Task item —
Produce an exact copy of the lines below, starting at the first and ending with the line containing "trầm của lịch".

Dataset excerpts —
--*--
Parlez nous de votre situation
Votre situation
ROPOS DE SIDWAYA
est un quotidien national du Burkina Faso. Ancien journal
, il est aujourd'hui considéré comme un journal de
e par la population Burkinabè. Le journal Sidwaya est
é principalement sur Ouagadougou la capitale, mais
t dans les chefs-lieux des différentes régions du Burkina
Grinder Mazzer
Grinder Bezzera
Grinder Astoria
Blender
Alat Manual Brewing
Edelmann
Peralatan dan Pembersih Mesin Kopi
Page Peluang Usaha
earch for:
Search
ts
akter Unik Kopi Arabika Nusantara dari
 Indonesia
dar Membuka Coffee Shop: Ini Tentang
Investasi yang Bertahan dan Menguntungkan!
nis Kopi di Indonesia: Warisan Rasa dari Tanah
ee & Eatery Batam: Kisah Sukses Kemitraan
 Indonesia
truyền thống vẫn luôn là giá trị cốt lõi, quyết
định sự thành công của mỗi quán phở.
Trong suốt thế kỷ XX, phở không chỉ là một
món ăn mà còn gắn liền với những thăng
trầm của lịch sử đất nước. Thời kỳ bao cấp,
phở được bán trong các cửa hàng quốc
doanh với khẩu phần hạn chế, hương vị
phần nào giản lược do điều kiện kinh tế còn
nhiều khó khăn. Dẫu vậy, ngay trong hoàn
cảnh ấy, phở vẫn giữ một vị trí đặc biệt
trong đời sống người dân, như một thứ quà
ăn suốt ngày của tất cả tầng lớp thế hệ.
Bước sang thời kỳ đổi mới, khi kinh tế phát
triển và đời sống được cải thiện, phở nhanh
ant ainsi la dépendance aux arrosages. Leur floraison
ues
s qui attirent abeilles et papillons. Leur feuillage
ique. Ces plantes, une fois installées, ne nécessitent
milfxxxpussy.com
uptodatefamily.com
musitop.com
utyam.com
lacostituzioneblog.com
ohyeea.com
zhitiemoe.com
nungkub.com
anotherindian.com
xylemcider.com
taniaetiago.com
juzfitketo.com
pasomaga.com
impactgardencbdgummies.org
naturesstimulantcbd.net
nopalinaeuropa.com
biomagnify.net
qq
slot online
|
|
--*--
Answer to the problem —
Parlez nous de votre situation
Votre situation
ROPOS DE SIDWAYA
est un quotidien national du Burkina Faso. Ancien journal
, il est aujourd'hui considéré comme un journal de
e par la population Burkinabè. Le journal Sidwaya est
é principalement sur Ouagadougou la capitale, mais
t dans les chefs-lieux des différentes régions du Burkina
Grinder Mazzer
Grinder Bezzera
Grinder Astoria
Blender
Alat Manual Brewing
Edelmann
Peralatan dan Pembersih Mesin Kopi
Page Peluang Usaha
earch for:
Search
ts
akter Unik Kopi Arabika Nusantara dari
 Indonesia
dar Membuka Coffee Shop: Ini Tentang
Investasi yang Bertahan dan Menguntungkan!
nis Kopi di Indonesia: Warisan Rasa dari Tanah
ee & Eatery Batam: Kisah Sukses Kemitraan
 Indonesia
truyền thống vẫn luôn là giá trị cốt lõi, quyết
định sự thành công của mỗi quán phở.
Trong suốt thế kỷ XX, phở không chỉ là một
món ăn mà còn gắn liền với những thăng
trầm của lịch sử đất nước. Thời kỳ bao cấp,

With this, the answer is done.